As someone from the reformed tradition I am so delighted with our heritage of the whole counsel of God. These abuses of Scripture, that we have surmised, this abhorrent dismantling of the Scripture needs to be addressed. Yet, it is a widely held heresy. It is almost a cultish brainwashing that has led us to this tragic state of affairs. I listen to students whose Christian worldview is not Biblically based but based on this shrivelled version of God’s truth. It leads to shrivelled discipleship, shrivelled mission and a shrivelled God.

Comments

Lynda Gould

I remember debating with a student who was utterly conviced that we only needed the four Gospels in our Bible, so I know what you are talking about and share your concern for discipleship, mission and the nature of church in the future...

melanie

oh jeepers don't get me started!

Beth Maynard

Gobsmacked by the Amos thing. How is that POSSIBLE?

dave

if I was that guy I would stick to a book that is actually in the Bible like Romans or the one that talks about sinners going to Hell (its near Romans somewhere) and leave Amos to the Methodists

Lynn

the Bible is a strange and wonderful book and reading the
book of Mark this AM for the first time in it's entirety, I found myself laughing at the disciples when Jesus said "beware of the leaven of the Pharisees when they've pulled out on the sea in the boat and forgot to bring bread...they were talking amongst themselves and said "did he say that because we
forgot to bring bread" really, that's hilarious...
gobsmacked...I really love that word. I guess then as
now the disciples just don't get it. I think one can't really
understand the gospels without mega doses of the rest of
scripture (Numbers is bloody hard to read. Haven't made
it through that book yet) and even then...well aren't we all s a wee bit like the disciples in the boat if we are honest. Still in all the words of Jesus are a tough
pill to swallow...forgive, forgive forgive he says over
and over again. If we want to be forgiven that is.
I've rambled a plenty. sorry.

Jonny

as well as brainwashing it's promoting a stingy gospel really isn't it - all about the bottom line!

Me

As an aside, what message did the preacher preach from Amos over the course of the weekend?

John "Napoleon in rags" T.

I agree with the diagnosis of one of the problems besetting the NI evangelical tradition.
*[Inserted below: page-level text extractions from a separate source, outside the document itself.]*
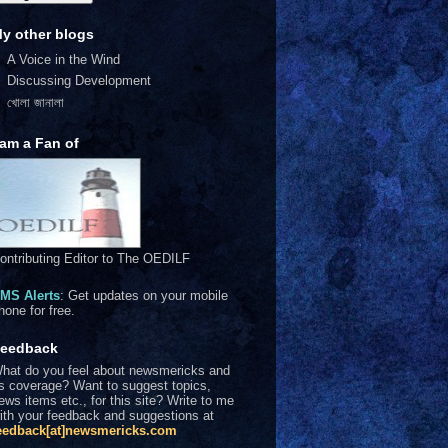
y other blogs
A Voice in the Wind
Discussing Development
খোলা জানালা
 am a Fan of
ontributing Editor to The OEDILF
MS Alerts
: Get updates on your mobile
hone for free.
eedback
hat do you feel about newsmericks and
ts coverage? Want to suggest topics,
ews items etc., for this site? Write to me
ith your feedback and suggestions at
eedback[at]newsmericks.com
It strikes me as sad that it has often been liberal theologians and those outside the church who have been vocal on issues of social justice. However, some Christians have been delivering on it for decades (individually) or centuries (collectively), without necessarily being vocal. Now that concern regarding social justice is trendy in a wider social context, the Church has increasingly been raising its voice. However, it's important that this in underpinned by personal holiness, which has been a strength of methodism and amongst what evangelicals have emphasised (even if we all regularly mess up). I hope with its newfound voice on social justice, the Church doesn't end up a sterile or impotent force because it forgets the (less socially appealing) justice's appropriate bedfellow, holiness. Picking up on an earlier posting, Fear and guilt have been defeated but we still should aim to keep to "the narrow way" (which might take us into lots of places that have been wrongly deemed to be taboo).

Paul Hutchinson

Coming back to the comment about reducing the Bible to the Four Gospels - that would be an unusual position for the Northern Ireland Conservative Evangelical to take. My experience is that the 4 Gospels are read and focused on much less than the Epistles (Romans etc). Presumably because they're so much more wooly and "social gospely" than good old Paul. ;-)

When our church work its way through Luke's Gospel week by week a couple of years ago, what struck me was that in several decades' experience, I'd never done that in church before. The series were always on Romans, Corinthians, Galations etc - which is kind of odd, when you think about it.